Dataset entries:

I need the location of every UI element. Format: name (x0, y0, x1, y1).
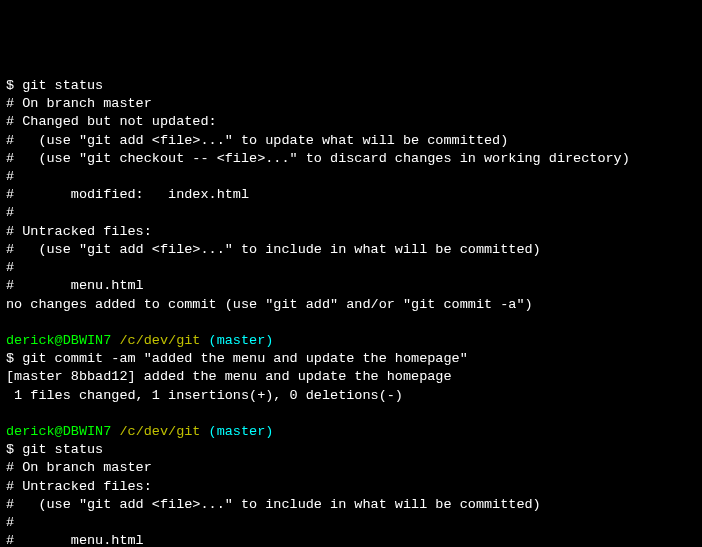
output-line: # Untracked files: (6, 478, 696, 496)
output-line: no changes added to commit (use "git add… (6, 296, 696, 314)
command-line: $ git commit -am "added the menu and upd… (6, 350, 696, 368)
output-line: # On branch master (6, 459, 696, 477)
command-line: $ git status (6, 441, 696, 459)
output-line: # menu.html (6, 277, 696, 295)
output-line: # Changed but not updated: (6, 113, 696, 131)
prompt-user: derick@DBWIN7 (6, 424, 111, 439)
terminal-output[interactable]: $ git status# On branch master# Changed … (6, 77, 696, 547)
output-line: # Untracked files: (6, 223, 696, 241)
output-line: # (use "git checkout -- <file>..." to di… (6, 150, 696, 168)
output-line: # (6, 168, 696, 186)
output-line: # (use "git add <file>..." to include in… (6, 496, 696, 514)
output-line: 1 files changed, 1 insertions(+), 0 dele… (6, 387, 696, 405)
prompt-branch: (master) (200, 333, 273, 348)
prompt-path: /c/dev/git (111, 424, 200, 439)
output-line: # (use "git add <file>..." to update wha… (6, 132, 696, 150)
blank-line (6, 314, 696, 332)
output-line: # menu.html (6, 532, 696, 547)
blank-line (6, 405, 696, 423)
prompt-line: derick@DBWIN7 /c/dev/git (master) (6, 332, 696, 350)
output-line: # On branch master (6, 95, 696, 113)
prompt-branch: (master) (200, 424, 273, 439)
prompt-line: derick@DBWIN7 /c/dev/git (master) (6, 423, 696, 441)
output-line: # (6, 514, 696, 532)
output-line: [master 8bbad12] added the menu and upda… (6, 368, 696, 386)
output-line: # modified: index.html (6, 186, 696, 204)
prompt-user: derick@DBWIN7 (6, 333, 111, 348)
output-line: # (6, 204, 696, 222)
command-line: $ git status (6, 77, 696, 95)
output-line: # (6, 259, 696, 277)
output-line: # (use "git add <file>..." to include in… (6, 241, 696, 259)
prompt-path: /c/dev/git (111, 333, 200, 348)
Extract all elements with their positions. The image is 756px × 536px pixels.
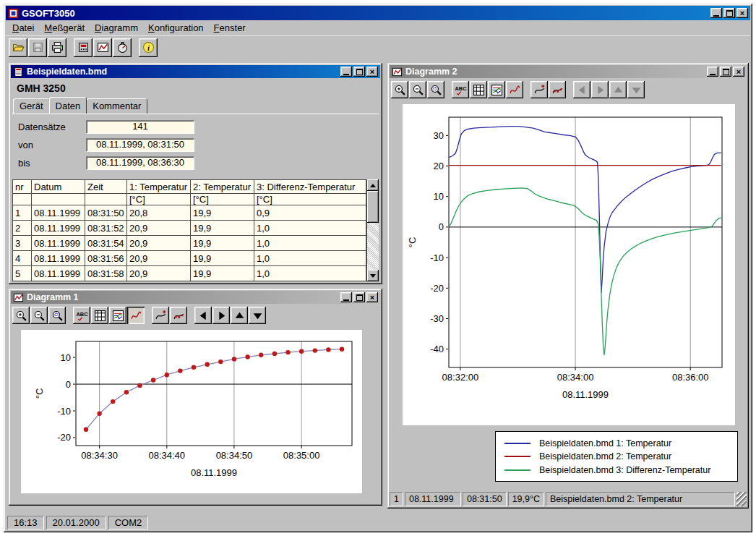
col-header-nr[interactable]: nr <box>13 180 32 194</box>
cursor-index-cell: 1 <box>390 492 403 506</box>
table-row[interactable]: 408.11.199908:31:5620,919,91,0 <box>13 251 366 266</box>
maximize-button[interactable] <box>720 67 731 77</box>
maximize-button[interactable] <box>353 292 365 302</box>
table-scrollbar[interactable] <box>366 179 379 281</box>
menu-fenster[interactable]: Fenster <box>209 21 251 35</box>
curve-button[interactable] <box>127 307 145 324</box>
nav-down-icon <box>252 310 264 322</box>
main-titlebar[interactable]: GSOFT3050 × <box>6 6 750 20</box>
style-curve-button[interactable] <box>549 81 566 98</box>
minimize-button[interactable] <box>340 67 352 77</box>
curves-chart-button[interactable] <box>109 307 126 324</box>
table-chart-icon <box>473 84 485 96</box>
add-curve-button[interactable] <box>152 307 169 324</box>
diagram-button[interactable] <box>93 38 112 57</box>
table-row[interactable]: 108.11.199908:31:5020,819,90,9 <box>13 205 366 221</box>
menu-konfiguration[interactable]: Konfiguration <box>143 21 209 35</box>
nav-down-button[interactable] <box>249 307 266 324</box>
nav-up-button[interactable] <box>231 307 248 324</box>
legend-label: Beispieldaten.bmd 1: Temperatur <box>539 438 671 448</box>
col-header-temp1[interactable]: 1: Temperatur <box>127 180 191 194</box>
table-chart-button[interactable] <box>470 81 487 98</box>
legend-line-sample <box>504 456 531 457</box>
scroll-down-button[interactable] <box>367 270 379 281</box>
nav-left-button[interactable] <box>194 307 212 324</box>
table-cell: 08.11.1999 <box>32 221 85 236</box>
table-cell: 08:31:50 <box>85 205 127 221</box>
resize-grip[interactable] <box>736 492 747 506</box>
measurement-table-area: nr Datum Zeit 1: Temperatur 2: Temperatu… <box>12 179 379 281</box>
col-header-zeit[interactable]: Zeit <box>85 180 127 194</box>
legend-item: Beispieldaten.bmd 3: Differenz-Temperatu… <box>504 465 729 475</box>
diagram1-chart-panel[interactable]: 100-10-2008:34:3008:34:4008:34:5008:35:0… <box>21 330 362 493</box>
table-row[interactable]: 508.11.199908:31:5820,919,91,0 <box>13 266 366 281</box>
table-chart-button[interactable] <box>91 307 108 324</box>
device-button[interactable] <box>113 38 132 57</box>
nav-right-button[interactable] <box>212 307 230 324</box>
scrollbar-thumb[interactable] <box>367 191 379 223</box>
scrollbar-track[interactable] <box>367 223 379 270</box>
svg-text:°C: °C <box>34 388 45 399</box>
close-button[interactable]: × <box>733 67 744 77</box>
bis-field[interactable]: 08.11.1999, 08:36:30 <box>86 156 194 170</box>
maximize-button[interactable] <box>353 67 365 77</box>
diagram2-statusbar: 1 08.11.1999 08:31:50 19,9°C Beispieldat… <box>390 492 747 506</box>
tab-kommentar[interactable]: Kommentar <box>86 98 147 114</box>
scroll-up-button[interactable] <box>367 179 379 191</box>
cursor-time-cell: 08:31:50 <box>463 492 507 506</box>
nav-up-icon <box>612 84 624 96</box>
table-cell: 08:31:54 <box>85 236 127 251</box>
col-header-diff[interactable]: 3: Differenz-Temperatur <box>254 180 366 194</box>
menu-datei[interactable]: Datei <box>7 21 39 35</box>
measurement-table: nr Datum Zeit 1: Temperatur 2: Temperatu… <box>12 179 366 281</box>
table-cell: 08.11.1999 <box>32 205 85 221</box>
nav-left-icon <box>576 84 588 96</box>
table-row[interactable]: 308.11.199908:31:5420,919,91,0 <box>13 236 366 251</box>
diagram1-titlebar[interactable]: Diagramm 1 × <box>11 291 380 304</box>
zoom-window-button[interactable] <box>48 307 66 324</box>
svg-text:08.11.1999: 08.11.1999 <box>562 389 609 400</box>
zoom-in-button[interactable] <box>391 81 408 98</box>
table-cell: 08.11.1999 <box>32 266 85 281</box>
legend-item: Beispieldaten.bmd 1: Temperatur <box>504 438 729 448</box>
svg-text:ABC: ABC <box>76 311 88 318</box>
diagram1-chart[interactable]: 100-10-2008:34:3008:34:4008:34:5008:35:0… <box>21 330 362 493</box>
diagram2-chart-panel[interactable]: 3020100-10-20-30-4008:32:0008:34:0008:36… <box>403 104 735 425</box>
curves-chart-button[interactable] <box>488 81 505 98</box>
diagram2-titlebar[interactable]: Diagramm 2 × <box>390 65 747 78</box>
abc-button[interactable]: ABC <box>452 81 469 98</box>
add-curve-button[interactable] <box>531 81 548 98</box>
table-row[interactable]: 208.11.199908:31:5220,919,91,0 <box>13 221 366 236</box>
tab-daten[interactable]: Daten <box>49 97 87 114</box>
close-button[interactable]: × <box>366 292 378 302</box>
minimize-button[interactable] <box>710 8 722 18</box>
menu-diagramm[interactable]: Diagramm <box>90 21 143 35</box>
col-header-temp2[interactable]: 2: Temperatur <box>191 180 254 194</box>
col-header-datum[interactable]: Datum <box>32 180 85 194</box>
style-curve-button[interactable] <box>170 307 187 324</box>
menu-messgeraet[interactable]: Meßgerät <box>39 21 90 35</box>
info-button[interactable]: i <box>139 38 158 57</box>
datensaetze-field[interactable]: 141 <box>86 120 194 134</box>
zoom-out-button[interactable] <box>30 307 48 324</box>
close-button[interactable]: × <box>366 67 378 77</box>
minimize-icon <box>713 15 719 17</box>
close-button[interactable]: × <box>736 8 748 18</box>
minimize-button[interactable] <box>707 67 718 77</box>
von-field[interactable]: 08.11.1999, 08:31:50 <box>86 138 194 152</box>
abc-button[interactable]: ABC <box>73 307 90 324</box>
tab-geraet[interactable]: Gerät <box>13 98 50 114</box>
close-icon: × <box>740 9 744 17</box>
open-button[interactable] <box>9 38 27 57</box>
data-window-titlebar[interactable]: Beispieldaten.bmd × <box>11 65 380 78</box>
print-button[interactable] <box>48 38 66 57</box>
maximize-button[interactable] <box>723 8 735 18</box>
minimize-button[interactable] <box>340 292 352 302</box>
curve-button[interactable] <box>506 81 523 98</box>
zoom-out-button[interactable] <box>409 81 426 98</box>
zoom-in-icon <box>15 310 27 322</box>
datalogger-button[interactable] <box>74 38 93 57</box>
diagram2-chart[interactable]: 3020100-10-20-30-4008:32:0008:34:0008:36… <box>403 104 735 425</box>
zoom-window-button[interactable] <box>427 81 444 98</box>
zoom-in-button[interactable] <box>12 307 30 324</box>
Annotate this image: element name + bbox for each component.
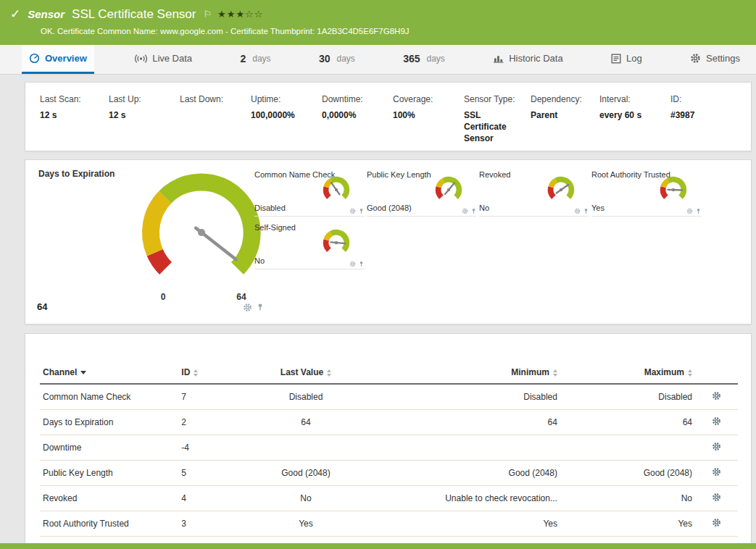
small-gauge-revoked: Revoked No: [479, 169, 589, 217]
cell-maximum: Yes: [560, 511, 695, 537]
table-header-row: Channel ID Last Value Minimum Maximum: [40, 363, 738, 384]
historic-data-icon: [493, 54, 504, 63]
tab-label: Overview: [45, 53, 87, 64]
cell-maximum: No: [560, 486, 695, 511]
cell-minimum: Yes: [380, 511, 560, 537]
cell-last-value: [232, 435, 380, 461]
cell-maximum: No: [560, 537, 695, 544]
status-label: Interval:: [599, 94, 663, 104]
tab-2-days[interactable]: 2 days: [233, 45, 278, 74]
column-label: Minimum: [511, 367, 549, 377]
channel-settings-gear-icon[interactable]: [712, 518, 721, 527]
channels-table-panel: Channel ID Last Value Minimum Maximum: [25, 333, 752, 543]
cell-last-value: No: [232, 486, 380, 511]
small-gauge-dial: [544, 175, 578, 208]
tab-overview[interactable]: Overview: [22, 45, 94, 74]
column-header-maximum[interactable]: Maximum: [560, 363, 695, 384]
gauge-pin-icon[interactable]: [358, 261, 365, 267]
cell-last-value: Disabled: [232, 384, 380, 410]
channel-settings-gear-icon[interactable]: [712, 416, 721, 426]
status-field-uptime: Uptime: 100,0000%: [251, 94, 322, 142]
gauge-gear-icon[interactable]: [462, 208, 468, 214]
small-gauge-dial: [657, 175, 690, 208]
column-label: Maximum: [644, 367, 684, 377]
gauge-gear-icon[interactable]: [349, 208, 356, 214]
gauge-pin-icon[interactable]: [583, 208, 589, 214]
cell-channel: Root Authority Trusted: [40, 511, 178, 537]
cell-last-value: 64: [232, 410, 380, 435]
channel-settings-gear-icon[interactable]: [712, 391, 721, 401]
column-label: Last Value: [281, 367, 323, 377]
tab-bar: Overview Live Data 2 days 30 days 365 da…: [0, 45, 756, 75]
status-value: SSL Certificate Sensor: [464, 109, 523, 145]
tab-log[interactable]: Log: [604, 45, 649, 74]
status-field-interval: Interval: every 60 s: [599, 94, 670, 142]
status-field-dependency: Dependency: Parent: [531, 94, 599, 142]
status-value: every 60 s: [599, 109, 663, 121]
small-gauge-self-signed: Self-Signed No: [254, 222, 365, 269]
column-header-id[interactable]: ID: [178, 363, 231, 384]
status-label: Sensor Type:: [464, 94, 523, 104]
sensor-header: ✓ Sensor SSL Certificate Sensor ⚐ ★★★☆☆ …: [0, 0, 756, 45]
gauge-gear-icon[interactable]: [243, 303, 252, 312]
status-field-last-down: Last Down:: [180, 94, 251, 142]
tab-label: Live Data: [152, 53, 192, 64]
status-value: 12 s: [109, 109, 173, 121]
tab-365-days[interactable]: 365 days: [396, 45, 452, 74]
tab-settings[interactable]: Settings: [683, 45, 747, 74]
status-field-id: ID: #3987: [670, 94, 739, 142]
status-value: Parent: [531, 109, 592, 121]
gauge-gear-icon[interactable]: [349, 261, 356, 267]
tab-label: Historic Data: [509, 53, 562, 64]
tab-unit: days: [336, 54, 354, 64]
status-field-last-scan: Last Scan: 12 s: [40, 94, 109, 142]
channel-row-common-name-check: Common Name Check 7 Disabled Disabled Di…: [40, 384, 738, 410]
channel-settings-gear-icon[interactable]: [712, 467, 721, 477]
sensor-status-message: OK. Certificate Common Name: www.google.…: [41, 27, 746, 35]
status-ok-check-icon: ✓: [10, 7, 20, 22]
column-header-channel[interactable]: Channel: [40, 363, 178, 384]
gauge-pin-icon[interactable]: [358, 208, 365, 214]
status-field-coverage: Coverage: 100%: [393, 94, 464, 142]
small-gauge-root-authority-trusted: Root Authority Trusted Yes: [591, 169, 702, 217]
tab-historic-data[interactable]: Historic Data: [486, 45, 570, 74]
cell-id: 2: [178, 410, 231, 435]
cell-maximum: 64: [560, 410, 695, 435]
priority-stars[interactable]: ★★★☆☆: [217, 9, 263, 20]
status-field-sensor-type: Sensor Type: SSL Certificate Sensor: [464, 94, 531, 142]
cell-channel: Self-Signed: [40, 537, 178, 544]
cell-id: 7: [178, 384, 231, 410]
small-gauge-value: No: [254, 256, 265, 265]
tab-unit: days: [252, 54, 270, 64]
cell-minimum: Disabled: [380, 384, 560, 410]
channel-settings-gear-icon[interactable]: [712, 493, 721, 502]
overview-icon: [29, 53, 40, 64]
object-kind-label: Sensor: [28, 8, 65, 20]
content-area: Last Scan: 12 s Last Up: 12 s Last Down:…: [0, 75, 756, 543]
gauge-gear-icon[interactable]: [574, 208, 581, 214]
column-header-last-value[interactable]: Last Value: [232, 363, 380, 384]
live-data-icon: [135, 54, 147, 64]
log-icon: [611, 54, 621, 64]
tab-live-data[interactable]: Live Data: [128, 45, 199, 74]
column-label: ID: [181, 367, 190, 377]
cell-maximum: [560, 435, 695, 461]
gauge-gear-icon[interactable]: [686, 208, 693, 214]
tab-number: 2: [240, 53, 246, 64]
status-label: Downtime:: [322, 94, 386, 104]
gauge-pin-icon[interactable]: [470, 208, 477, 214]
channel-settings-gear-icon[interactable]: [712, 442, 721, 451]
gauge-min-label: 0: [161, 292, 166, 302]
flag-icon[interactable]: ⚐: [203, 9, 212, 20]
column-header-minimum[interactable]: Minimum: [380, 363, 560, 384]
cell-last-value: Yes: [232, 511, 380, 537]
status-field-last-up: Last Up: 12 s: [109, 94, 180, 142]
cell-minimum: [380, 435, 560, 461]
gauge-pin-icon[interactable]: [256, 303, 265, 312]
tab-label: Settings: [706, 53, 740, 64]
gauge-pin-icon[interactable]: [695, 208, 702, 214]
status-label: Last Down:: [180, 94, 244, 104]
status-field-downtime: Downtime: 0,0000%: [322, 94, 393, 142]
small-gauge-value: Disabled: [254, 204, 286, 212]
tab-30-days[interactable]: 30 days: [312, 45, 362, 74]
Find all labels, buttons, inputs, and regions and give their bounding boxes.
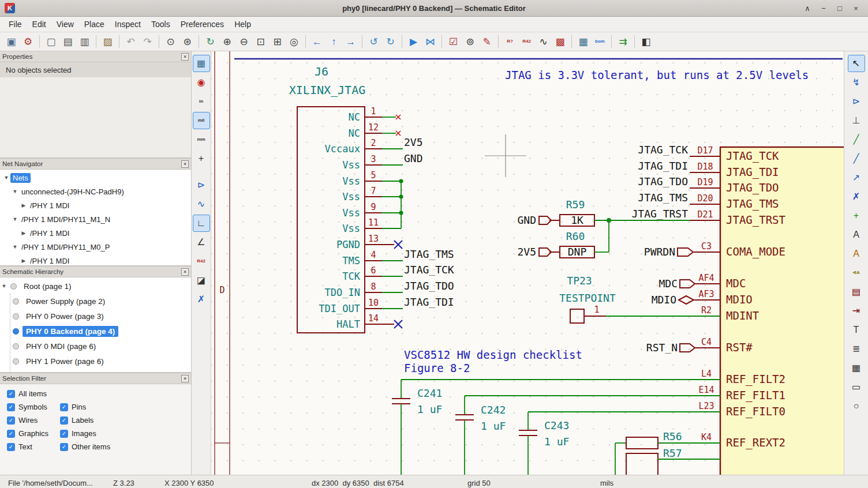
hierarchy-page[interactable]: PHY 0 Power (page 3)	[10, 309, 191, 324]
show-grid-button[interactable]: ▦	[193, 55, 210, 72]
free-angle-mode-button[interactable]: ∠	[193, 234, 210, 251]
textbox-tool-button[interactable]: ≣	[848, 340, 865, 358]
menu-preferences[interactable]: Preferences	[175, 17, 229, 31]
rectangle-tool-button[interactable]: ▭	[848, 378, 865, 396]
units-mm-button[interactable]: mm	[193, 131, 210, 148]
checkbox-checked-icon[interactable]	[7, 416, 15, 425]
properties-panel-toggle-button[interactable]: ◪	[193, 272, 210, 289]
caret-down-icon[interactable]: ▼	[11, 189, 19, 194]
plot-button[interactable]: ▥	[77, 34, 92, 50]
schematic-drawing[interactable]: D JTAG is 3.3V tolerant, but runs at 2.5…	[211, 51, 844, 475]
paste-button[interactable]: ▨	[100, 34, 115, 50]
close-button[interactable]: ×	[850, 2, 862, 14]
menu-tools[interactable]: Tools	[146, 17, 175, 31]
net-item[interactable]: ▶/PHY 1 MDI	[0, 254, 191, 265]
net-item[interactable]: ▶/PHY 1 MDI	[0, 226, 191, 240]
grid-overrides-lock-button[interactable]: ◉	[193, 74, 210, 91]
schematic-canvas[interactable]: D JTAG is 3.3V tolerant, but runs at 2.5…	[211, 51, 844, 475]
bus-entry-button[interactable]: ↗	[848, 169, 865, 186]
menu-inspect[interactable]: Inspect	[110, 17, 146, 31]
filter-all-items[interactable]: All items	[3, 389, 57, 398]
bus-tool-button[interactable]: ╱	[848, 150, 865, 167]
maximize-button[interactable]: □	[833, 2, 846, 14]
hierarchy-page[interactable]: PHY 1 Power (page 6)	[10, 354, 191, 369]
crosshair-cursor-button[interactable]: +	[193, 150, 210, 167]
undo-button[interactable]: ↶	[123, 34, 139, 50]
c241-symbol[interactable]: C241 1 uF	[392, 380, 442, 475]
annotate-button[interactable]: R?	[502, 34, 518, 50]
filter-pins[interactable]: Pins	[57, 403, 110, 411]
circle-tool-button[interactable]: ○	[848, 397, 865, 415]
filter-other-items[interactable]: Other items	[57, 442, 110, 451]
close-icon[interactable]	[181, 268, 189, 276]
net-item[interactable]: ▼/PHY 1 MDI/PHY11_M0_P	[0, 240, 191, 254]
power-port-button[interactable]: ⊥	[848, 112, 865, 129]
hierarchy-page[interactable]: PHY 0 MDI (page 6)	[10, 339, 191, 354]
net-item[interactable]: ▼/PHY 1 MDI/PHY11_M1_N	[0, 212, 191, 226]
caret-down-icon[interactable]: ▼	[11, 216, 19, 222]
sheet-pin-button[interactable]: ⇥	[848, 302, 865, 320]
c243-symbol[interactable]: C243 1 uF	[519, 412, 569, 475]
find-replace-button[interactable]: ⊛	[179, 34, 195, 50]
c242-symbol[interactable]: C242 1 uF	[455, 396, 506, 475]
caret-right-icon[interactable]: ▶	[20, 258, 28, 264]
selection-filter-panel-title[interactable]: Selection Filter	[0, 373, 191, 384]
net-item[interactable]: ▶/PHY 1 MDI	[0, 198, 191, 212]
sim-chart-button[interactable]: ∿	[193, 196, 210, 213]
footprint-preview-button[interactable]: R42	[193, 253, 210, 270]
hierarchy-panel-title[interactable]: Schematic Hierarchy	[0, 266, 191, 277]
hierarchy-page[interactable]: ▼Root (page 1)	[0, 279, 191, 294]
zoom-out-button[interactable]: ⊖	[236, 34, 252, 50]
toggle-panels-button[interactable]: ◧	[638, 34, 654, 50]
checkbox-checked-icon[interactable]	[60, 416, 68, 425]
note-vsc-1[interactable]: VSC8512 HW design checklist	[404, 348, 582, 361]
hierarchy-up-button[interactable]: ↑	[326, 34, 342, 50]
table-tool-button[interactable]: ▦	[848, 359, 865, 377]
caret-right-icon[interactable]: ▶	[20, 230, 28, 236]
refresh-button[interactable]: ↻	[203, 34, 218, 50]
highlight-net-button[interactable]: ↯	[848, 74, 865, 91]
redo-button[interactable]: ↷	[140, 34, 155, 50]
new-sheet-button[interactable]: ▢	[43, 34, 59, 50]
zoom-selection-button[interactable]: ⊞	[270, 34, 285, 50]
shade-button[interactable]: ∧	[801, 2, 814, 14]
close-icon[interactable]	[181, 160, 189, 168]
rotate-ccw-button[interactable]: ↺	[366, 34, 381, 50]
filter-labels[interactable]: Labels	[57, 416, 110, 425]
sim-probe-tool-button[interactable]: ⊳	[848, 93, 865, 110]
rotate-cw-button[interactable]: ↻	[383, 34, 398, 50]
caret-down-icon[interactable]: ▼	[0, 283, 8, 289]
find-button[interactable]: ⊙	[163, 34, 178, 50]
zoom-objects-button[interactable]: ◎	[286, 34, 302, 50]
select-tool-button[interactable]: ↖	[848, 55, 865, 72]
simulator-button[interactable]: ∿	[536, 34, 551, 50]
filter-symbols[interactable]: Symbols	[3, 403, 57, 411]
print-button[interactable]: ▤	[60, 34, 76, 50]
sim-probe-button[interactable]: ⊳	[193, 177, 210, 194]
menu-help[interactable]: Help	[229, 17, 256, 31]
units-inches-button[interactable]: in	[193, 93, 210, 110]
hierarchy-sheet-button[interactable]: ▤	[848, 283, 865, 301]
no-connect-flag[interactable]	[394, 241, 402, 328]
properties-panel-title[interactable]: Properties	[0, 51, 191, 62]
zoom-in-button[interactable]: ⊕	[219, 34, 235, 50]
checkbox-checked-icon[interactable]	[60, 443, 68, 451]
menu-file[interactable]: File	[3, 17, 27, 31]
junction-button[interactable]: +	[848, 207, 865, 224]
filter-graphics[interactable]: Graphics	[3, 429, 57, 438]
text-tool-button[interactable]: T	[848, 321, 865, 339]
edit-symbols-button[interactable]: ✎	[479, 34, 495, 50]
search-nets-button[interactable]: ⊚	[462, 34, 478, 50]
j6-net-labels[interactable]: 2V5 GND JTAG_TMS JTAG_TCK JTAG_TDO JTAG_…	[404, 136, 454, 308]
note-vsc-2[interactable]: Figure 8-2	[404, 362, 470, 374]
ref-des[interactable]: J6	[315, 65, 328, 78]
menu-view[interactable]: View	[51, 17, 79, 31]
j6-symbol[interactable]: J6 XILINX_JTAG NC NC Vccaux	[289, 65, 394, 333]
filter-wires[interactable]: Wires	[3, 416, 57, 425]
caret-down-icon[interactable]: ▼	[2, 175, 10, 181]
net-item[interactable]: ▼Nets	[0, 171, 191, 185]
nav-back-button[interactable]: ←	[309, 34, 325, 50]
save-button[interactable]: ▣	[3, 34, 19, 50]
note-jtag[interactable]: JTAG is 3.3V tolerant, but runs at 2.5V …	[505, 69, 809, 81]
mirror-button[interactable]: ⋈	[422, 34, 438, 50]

About this task ▸
Filter the records above, keeping each line that contains the word "html".

Output of the task ▸
output-line: # menu.html (6, 277, 696, 295)
output-line: # menu.html (6, 532, 696, 547)
output-line: # modified: index.html (6, 186, 696, 204)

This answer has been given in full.